Yeah - something ought to be done about coffee--I just don't understand why it keep going under and under. It wasn't until I think 2002 when Tea overtook coffee in earnings. If we had 10 crops all earning 1B dollars from export - then we would be somewhere. Tea, Horticulture and Dairy are already there. I tend to think Livestock can easily get there. RV & Northern counties need to help pastoralist modernize --build the value chain - try to get export market in EU/US/Asia. The time for Kirima type slaughter houses is the past. We need private investment of really high quality meat - like you have in Botswana. Fishing.Maize.Sugar.Rice.Wheat & Barley. That is all you need to transform agricluture. The share of  agriculture in GDP need to move to 60-70% to reflect the labour invested there....and then slowly move back to 10% as we develop and industralized.

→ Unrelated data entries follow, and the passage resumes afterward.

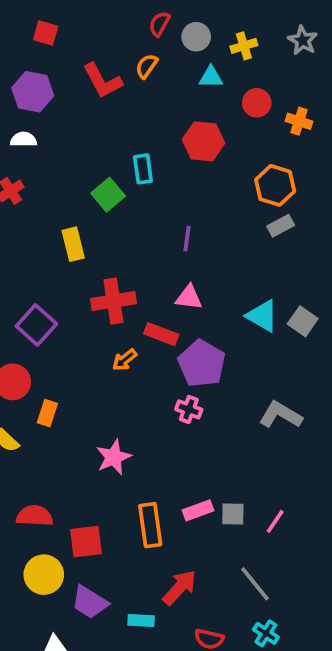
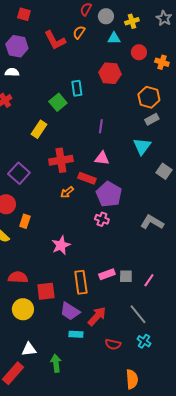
yellow rectangle: (73, 244) -> (39, 129), turned 48
cyan triangle: (262, 316) -> (142, 146), moved, turned 36
purple trapezoid: (90, 602) -> (70, 311), moved

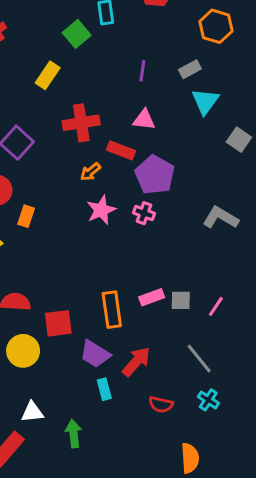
gray rectangle: (152, 119) -> (190, 69), moved
pink star: (61, 245) -> (101, 210), moved
cyan rectangle: (76, 334) -> (104, 389), turned 72

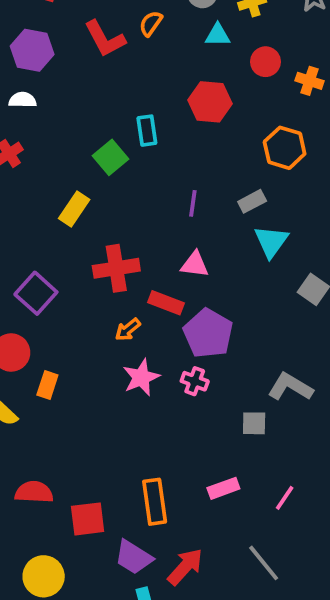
pink rectangle: (152, 297) -> (223, 488), moved
gray square: (181, 300) -> (254, 423), moved
yellow circle: (23, 351) -> (44, 576), moved

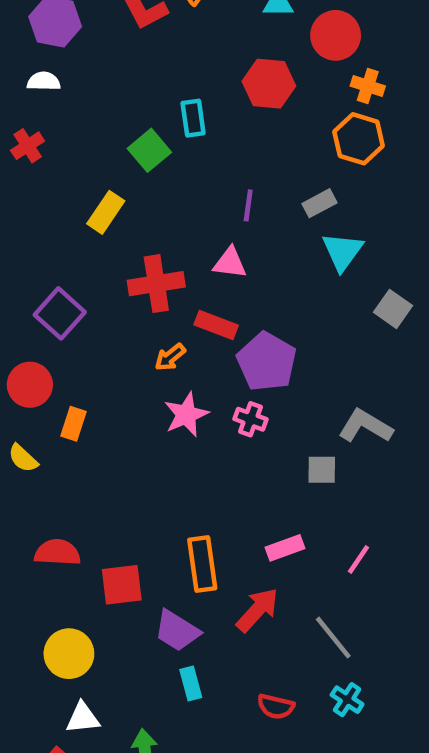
red circle: (265, 62) -> (336, 35), size x1.4
orange cross: (309, 81) -> (368, 86), moved
pink triangle: (195, 264) -> (230, 263), moved
red arrow: (185, 567) -> (257, 610), moved

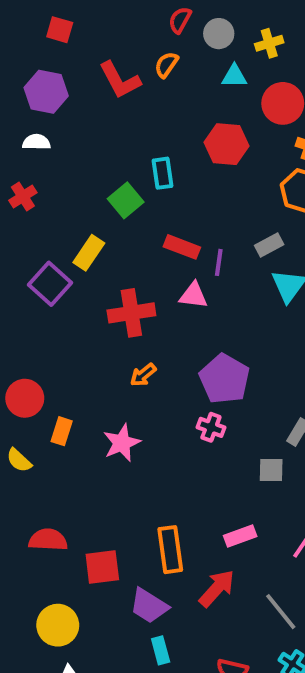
purple line: (248, 205) -> (219, 262), moved
purple square: (60, 313) -> (50, 284), moved
red rectangle: (216, 325) -> (182, 247), moved
pink star: (186, 415) -> (122, 443), moved

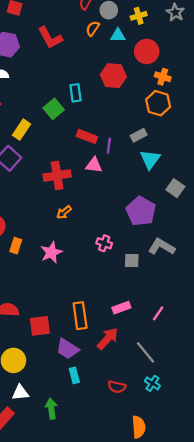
orange semicircle: (166, 65) -> (93, 28), moved
yellow rectangle: (89, 253) -> (21, 130), moved
purple pentagon: (225, 379) -> (141, 211), moved
gray square: (271, 470) -> (132, 260), moved

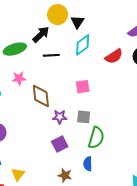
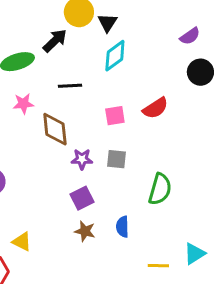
black line: (51, 55) -> (70, 86), moved
red semicircle: (114, 56) -> (155, 108), moved
green semicircle: (96, 138) -> (160, 189), moved
yellow triangle: (18, 174) -> (22, 242), turned -40
brown star: (65, 175) -> (85, 231), moved

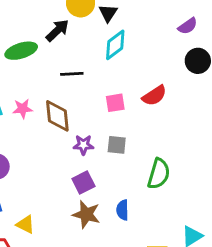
pink star: (23, 104) -> (23, 109), moved
brown star: (85, 231) -> (86, 214), size x1.4

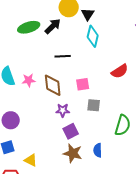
cyan diamond: (115, 45) -> (93, 36), turned -40
green ellipse: (21, 51) -> (29, 27), moved
pink square: (115, 103) -> (83, 84), moved
purple star: (83, 145) -> (63, 110), moved

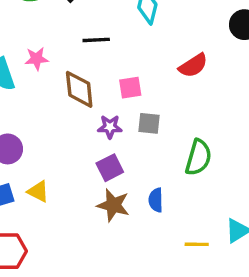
pink star: (29, 80) -> (37, 59), moved
purple star: (63, 110) -> (110, 127), moved
yellow triangle: (31, 160) -> (38, 192), moved

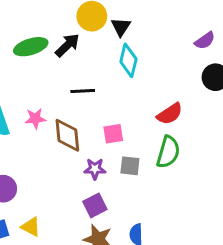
pink star: (37, 59) -> (35, 118), moved
green semicircle: (198, 157) -> (168, 152), moved

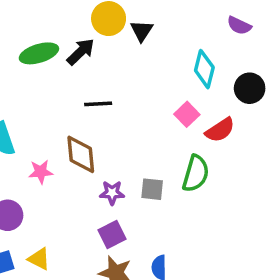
purple semicircle: (205, 41) -> (239, 26), moved, turned 60
cyan diamond: (128, 60) -> (204, 69), moved
red semicircle: (170, 114) -> (220, 130), moved
pink star: (35, 118) -> (41, 172), moved
pink square: (113, 134) -> (187, 114), moved, turned -35

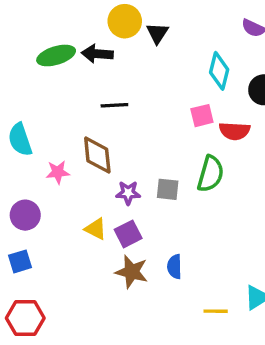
black arrow: (81, 52) -> (97, 54), turned -132
pink square: (187, 114) -> (202, 116), turned 30
red semicircle: (220, 130) -> (235, 131), turned 36
yellow triangle: (39, 259) -> (96, 229), moved

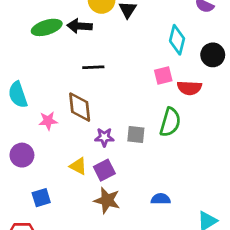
blue square: (20, 261) -> (41, 198), moved
blue semicircle: (174, 267) -> (161, 199), moved, turned 90

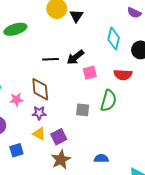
black arrow: (80, 26) -> (75, 57), moved, turned -42
pink square: (163, 75) -> (90, 73), moved
purple star: (104, 137) -> (39, 113), moved
blue square: (41, 198) -> (16, 150), moved
brown star: (107, 200) -> (61, 160), turned 30

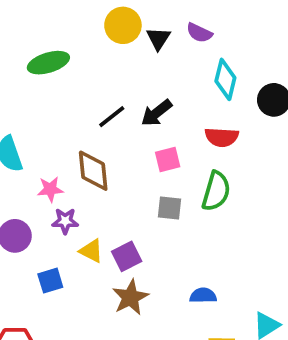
purple semicircle: (134, 13) -> (199, 33), moved
black line: (51, 59) -> (112, 117), turned -35
pink square: (90, 73) -> (168, 159), moved
red semicircle: (123, 75) -> (222, 137), moved
purple star: (39, 113) -> (65, 221), moved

Reforming agricluture should be our top priority before we lie to ourselves about the other sectors of the economy. This is the elephant in the house. Once we truly exploit our agriclutural potentially then we will have the capital to move into the more complicated stuff.


Unlike tea where small scale farmers produce high quality tea in coffee small scale farmers produce low quality coffee but expect good prices. The people now making money in coffee are the middle producers with at least 5 acres with their own pulping factories that don't need to sell to cooperatives . Coffee quality is determined by acidity of the soil, weather, type of coffee and husbandry. Everything being equal the most determinant thing is husbandry. Cooperative pay all farmers the same price irregardless of the individual farmer quality of coffee. And that therein lies the problem.
In livestock we need to establish feedlots to fatten our livestock. In kenya I think we only have 2 feedlots, morendat owned by pius ngugi of kenya nut and ADC farm. We need to establish such linkages because most of the livestock we slaughter are underweight.